前原誠司外務大臣は右側の一匹オオカミなはず?!
今回の尖閣諸島問題で一番右よりの行動や発言をしているのが前原誠司外務大臣だろう。事件発生時は国土交通大臣で直接海上保安庁を指揮する立場にあった。民主党の学芸会である代表選挙が終わって外務大臣にスライドした。
ちなみに後任は馬渕澄夫国土交通省副大臣の昇格である。内閣府特命担当大臣(沖縄及び北方対策担当)も兼務することになった。これに防衛大臣の北澤俊美氏が加われば2+2の日米協議と同じメンバーになるのだが、何故か今回は防衛省は蚊帳の外である。前原誠司外務大臣がアメリカとのパイプ役である。

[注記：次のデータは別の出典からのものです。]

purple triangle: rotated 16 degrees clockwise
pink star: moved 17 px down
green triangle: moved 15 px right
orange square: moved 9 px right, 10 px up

ところが、ここに来て変な動きがある。前原誠司外務大臣が自ら率いるグループである「凌雲会」で「国会議員は体を張ってでも尖閣諸島を実効支配していく腹づもりを持ってもらいたい」と発言したと産経新聞が報道したことに対して、産経新聞は揶揄していると「イラ菅」ならぬ「イラ前」状態だった(産経新聞の報道)。
中国の前原誠司外務大臣への警戒感は相当強いものがあるだろう。なんせ彼は左の仙谷由人官房長官の両極の右側の極なのだから。その発言が中国を刺激しているのは間違いない。が、ここにきて中国側を刺激しない発言に切り替わっている。産経新聞を「イラ前」したのは、方針と真逆だったからだ。

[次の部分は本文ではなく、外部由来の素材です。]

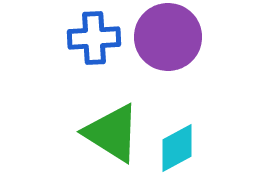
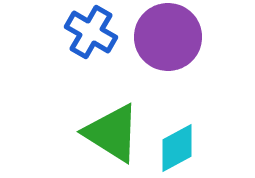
blue cross: moved 3 px left, 6 px up; rotated 33 degrees clockwise
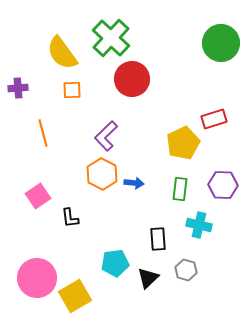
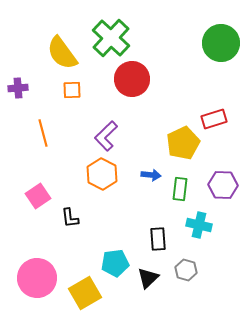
blue arrow: moved 17 px right, 8 px up
yellow square: moved 10 px right, 3 px up
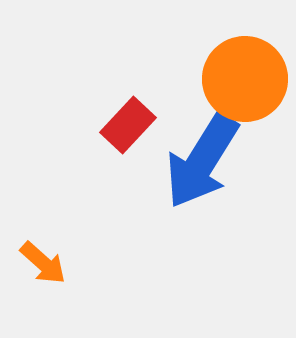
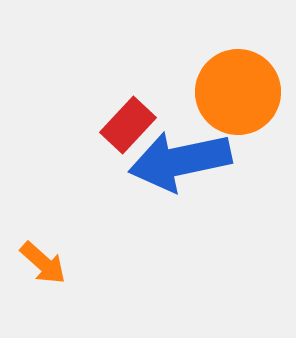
orange circle: moved 7 px left, 13 px down
blue arrow: moved 22 px left; rotated 46 degrees clockwise
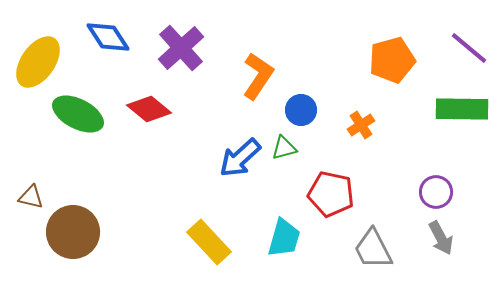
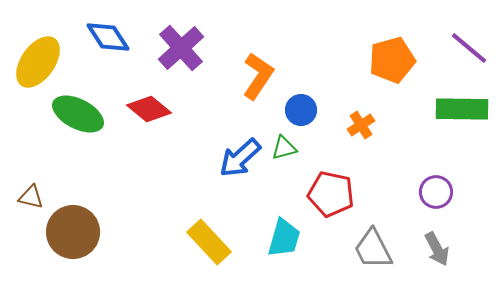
gray arrow: moved 4 px left, 11 px down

これが前原誠司外務大臣の「大人の対応」と見るのは無理がある。
菅直人内閣の実質の舵取りは仙谷由人官房長官が行っている。アメリカで尖閣諸島で船長を逮捕した後の中国の強硬姿勢に対して「何とかしろ」としか指示が出せない菅直人総理では物事が何も進まない。そこで、仙谷由人官房長官が仕切ることになるのだが、左側の彼は正面切っての法廷闘争を止め裁判長(中国)の温情に訴えてせめて執行猶予付きの判決をと考えた。これに菅直人総理が同意して内閣の方針として中国を刺激しないことになった。前原誠司外務大臣がこれに従わないのなら切っても良いと迫っているのだろう。

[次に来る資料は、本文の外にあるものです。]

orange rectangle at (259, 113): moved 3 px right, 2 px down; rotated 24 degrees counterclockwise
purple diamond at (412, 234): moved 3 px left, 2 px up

偽メール事件で自分の考えだけで猪突猛進して代表の座を棒に振ってしまった前歴のある前原誠司氏としては、引かざるを得なかったのだろう。本来防衛省が行う米軍関連の事案にも首を突っ込みすぎたきらいもあった。つまり、前原誠司外務大臣の「大人の対応」は「昨今、この内閣は倒れる」って大人の対応だと思われる。
一匹オオカミの群れはカオス状態に
一匹オオカミの群れってのは適語表現では無いが現実にはあり得る。中国の事例をここで持ち出すのは不適切かもしれないが梁山泊である。
日本で一匹オオカミの群れと呼べるものは過去存在しなかった。清水の次郎長がこれに近いがやはり日本的な「和をもって尊ぶ」でしか無い。プロ野球の監督の星野氏の発言だったと記憶しているが「アマチュアは和をもって勝つ、プロは勝利をもって和する」ってのがあった。まさに後者が一匹オオカミの群れを統率する手法である。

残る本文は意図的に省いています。